(Saved entries)
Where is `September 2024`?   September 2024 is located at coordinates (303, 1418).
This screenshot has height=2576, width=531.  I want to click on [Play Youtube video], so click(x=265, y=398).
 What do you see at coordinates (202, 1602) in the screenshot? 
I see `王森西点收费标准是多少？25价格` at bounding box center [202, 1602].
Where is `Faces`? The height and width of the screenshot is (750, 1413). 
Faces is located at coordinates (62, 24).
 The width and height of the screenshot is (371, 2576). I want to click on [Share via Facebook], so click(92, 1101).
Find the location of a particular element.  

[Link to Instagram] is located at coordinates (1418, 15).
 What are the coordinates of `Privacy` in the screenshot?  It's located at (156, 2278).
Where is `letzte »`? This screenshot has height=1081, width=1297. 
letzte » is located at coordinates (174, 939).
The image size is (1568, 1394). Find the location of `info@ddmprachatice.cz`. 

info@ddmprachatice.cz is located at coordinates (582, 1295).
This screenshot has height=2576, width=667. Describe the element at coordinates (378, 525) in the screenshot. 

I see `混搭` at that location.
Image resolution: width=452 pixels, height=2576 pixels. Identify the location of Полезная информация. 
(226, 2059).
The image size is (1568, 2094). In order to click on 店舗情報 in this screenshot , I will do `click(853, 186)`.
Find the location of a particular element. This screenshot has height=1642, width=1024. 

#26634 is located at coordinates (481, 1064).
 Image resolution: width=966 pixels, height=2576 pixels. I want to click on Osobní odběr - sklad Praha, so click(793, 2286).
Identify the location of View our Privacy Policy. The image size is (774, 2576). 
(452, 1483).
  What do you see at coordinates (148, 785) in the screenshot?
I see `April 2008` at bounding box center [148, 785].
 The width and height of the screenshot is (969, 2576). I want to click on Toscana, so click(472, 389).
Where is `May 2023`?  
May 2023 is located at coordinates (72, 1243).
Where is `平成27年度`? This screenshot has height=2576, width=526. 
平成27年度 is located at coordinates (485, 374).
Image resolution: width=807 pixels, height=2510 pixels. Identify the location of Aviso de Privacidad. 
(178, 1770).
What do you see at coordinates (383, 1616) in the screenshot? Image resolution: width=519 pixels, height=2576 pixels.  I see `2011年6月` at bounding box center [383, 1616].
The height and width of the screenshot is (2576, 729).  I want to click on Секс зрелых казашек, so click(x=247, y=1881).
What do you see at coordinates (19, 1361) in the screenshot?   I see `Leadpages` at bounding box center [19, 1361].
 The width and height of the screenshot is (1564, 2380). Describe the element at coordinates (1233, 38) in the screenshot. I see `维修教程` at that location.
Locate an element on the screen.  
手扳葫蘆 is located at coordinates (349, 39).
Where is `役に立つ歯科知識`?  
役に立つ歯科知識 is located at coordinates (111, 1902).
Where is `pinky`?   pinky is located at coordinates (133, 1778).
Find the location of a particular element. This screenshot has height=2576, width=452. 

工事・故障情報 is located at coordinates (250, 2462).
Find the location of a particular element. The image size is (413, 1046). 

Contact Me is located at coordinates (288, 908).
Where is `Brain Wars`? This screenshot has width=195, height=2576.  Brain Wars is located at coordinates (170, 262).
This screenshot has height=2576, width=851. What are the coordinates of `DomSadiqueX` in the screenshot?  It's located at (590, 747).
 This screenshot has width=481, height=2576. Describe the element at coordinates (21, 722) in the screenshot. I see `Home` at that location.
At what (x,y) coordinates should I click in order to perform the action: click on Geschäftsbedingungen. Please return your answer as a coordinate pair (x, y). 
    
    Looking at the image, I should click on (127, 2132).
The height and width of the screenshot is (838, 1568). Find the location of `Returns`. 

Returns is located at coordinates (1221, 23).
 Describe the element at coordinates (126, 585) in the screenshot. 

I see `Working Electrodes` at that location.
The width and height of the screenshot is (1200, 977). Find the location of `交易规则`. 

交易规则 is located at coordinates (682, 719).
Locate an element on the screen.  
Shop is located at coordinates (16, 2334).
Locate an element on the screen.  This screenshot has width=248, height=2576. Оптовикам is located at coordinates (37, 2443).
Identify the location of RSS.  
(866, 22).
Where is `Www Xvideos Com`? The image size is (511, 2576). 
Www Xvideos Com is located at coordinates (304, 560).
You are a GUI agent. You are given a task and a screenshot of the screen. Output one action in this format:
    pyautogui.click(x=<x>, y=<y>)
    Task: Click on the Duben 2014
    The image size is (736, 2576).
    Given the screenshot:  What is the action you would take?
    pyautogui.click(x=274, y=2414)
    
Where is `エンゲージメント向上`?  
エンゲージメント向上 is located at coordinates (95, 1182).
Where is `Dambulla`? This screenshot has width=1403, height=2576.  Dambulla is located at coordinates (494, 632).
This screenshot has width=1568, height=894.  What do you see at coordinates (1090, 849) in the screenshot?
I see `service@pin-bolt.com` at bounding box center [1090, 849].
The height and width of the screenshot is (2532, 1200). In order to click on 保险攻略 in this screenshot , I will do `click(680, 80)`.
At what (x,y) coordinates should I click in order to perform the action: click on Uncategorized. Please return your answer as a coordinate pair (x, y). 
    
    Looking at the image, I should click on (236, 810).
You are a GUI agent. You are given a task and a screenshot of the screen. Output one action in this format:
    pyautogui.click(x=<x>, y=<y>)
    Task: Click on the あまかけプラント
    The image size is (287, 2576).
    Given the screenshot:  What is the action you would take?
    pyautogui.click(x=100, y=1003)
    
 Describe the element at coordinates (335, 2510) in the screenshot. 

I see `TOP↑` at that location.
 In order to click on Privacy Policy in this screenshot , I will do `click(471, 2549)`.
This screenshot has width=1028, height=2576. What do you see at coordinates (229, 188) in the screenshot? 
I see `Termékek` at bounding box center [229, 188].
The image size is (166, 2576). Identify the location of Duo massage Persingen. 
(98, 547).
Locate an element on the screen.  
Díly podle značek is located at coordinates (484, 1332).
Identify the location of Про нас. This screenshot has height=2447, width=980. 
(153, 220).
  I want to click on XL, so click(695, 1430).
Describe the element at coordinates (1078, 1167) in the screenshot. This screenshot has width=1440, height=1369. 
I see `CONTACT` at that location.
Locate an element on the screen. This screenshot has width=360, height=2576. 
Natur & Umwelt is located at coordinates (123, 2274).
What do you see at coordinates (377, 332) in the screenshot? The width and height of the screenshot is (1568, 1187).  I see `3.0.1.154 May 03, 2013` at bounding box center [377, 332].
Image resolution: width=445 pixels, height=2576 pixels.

**Instructions for the task**
The entire set of records should be returned exactly.

**Task answer**
Where is `September 2024`?   September 2024 is located at coordinates (303, 1418).
This screenshot has height=2576, width=531.  I want to click on [Play Youtube video], so click(x=265, y=398).
 What do you see at coordinates (202, 1602) in the screenshot? 
I see `王森西点收费标准是多少？25价格` at bounding box center [202, 1602].
Where is `Faces`? The height and width of the screenshot is (750, 1413). 
Faces is located at coordinates (62, 24).
 The width and height of the screenshot is (371, 2576). I want to click on [Share via Facebook], so click(92, 1101).
Find the location of a particular element.  

[Link to Instagram] is located at coordinates (1418, 15).
 What are the coordinates of `Privacy` in the screenshot?  It's located at (156, 2278).
Where is `letzte »`? This screenshot has height=1081, width=1297. 
letzte » is located at coordinates (174, 939).
The image size is (1568, 1394). Find the location of `info@ddmprachatice.cz`. 

info@ddmprachatice.cz is located at coordinates (582, 1295).
This screenshot has height=2576, width=667. Describe the element at coordinates (378, 525) in the screenshot. 

I see `混搭` at that location.
Image resolution: width=452 pixels, height=2576 pixels. Identify the location of Полезная информация. 
(226, 2059).
The image size is (1568, 2094). In order to click on 店舗情報 in this screenshot , I will do `click(853, 186)`.
Find the location of a particular element. This screenshot has height=1642, width=1024. 

#26634 is located at coordinates (481, 1064).
 Image resolution: width=966 pixels, height=2576 pixels. I want to click on Osobní odběr - sklad Praha, so click(793, 2286).
Identify the location of View our Privacy Policy. The image size is (774, 2576). 
(452, 1483).
  What do you see at coordinates (148, 785) in the screenshot?
I see `April 2008` at bounding box center [148, 785].
 The width and height of the screenshot is (969, 2576). I want to click on Toscana, so click(472, 389).
Where is `May 2023`?  
May 2023 is located at coordinates (72, 1243).
Where is `平成27年度`? This screenshot has height=2576, width=526. 
平成27年度 is located at coordinates (485, 374).
Image resolution: width=807 pixels, height=2510 pixels. Identify the location of Aviso de Privacidad. 
(178, 1770).
What do you see at coordinates (383, 1616) in the screenshot? Image resolution: width=519 pixels, height=2576 pixels.  I see `2011年6月` at bounding box center [383, 1616].
The height and width of the screenshot is (2576, 729).  I want to click on Секс зрелых казашек, so click(x=247, y=1881).
What do you see at coordinates (19, 1361) in the screenshot?   I see `Leadpages` at bounding box center [19, 1361].
 The width and height of the screenshot is (1564, 2380). Describe the element at coordinates (1233, 38) in the screenshot. I see `维修教程` at that location.
Locate an element on the screen.  
手扳葫蘆 is located at coordinates (349, 39).
Where is `役に立つ歯科知識`?  
役に立つ歯科知識 is located at coordinates (111, 1902).
Where is `pinky`?   pinky is located at coordinates (133, 1778).
Find the location of a particular element. This screenshot has height=2576, width=452. 

工事・故障情報 is located at coordinates (250, 2462).
Find the location of a particular element. The image size is (413, 1046). 

Contact Me is located at coordinates (288, 908).
Where is `Brain Wars`? This screenshot has width=195, height=2576.  Brain Wars is located at coordinates (170, 262).
This screenshot has height=2576, width=851. What are the coordinates of `DomSadiqueX` in the screenshot?  It's located at (590, 747).
 This screenshot has width=481, height=2576. Describe the element at coordinates (21, 722) in the screenshot. I see `Home` at that location.
At what (x,y) coordinates should I click in order to perform the action: click on Geschäftsbedingungen. Please return your answer as a coordinate pair (x, y). 
    
    Looking at the image, I should click on (127, 2132).
The height and width of the screenshot is (838, 1568). Find the location of `Returns`. 

Returns is located at coordinates (1221, 23).
 Describe the element at coordinates (126, 585) in the screenshot. 

I see `Working Electrodes` at that location.
The width and height of the screenshot is (1200, 977). Find the location of `交易规则`. 

交易规则 is located at coordinates (682, 719).
Locate an element on the screen.  
Shop is located at coordinates (16, 2334).
Locate an element on the screen.  This screenshot has width=248, height=2576. Оптовикам is located at coordinates (37, 2443).
Identify the location of RSS.  
(866, 22).
Where is `Www Xvideos Com`? The image size is (511, 2576). 
Www Xvideos Com is located at coordinates (304, 560).
You are a GUI agent. You are given a task and a screenshot of the screen. Output one action in this format:
    pyautogui.click(x=<x>, y=<y>)
    Task: Click on the Duben 2014
    The image size is (736, 2576).
    Given the screenshot:  What is the action you would take?
    pyautogui.click(x=274, y=2414)
    
Where is `エンゲージメント向上`?  
エンゲージメント向上 is located at coordinates (95, 1182).
Where is `Dambulla`? This screenshot has width=1403, height=2576.  Dambulla is located at coordinates (494, 632).
This screenshot has width=1568, height=894.  What do you see at coordinates (1090, 849) in the screenshot?
I see `service@pin-bolt.com` at bounding box center [1090, 849].
The height and width of the screenshot is (2532, 1200). In order to click on 保险攻略 in this screenshot , I will do `click(680, 80)`.
At what (x,y) coordinates should I click in order to perform the action: click on Uncategorized. Please return your answer as a coordinate pair (x, y). 
    
    Looking at the image, I should click on (236, 810).
You are a GUI agent. You are given a task and a screenshot of the screen. Output one action in this format:
    pyautogui.click(x=<x>, y=<y>)
    Task: Click on the あまかけプラント
    The image size is (287, 2576).
    Given the screenshot:  What is the action you would take?
    pyautogui.click(x=100, y=1003)
    
 Describe the element at coordinates (335, 2510) in the screenshot. 

I see `TOP↑` at that location.
 In order to click on Privacy Policy in this screenshot , I will do `click(471, 2549)`.
This screenshot has width=1028, height=2576. What do you see at coordinates (229, 188) in the screenshot? 
I see `Termékek` at bounding box center [229, 188].
The image size is (166, 2576). Identify the location of Duo massage Persingen. 
(98, 547).
Locate an element on the screen.  
Díly podle značek is located at coordinates (484, 1332).
Identify the location of Про нас. This screenshot has height=2447, width=980. 
(153, 220).
  I want to click on XL, so click(695, 1430).
Describe the element at coordinates (1078, 1167) in the screenshot. This screenshot has width=1440, height=1369. 
I see `CONTACT` at that location.
Locate an element on the screen. This screenshot has width=360, height=2576. 
Natur & Umwelt is located at coordinates (123, 2274).
What do you see at coordinates (377, 332) in the screenshot? The width and height of the screenshot is (1568, 1187).  I see `3.0.1.154 May 03, 2013` at bounding box center [377, 332].
Image resolution: width=445 pixels, height=2576 pixels.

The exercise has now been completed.